Reproduce word for word the line that contains "juga bisa menjadi batu" and each line that follows it, stopping after the final line of the material.

** DATASET EXCERPTS **
---

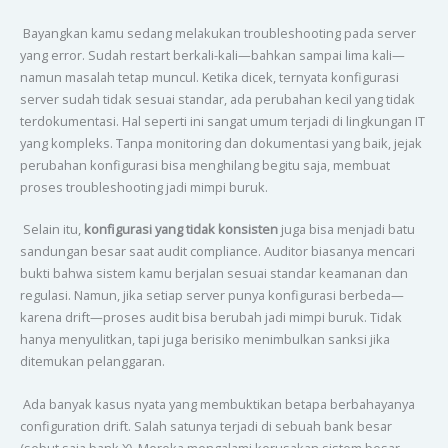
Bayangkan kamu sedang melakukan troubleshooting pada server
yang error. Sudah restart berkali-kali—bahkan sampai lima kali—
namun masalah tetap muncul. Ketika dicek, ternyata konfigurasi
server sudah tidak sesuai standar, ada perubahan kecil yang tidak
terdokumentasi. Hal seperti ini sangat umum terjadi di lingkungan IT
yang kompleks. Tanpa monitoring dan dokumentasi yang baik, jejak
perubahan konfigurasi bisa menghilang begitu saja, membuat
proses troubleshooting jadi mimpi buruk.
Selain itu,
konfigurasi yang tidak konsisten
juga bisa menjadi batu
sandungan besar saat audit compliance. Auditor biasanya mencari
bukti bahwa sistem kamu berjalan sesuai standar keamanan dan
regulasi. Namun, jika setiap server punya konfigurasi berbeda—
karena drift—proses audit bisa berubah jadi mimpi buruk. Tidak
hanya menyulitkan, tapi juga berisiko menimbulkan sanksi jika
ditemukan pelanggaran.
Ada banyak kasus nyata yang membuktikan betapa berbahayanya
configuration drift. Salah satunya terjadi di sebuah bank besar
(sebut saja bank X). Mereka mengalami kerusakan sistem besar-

---

** SOLUTION TO THIS TASK **
juga bisa menjadi batu
sandungan besar saat audit compliance. Auditor biasanya mencari
bukti bahwa sistem kamu berjalan sesuai standar keamanan dan
regulasi. Namun, jika setiap server punya konfigurasi berbeda—
karena drift—proses audit bisa berubah jadi mimpi buruk. Tidak
hanya menyulitkan, tapi juga berisiko menimbulkan sanksi jika
ditemukan pelanggaran.
Ada banyak kasus nyata yang membuktikan betapa berbahayanya
configuration drift. Salah satunya terjadi di sebuah bank besar
(sebut saja bank X). Mereka mengalami kerusakan sistem besar-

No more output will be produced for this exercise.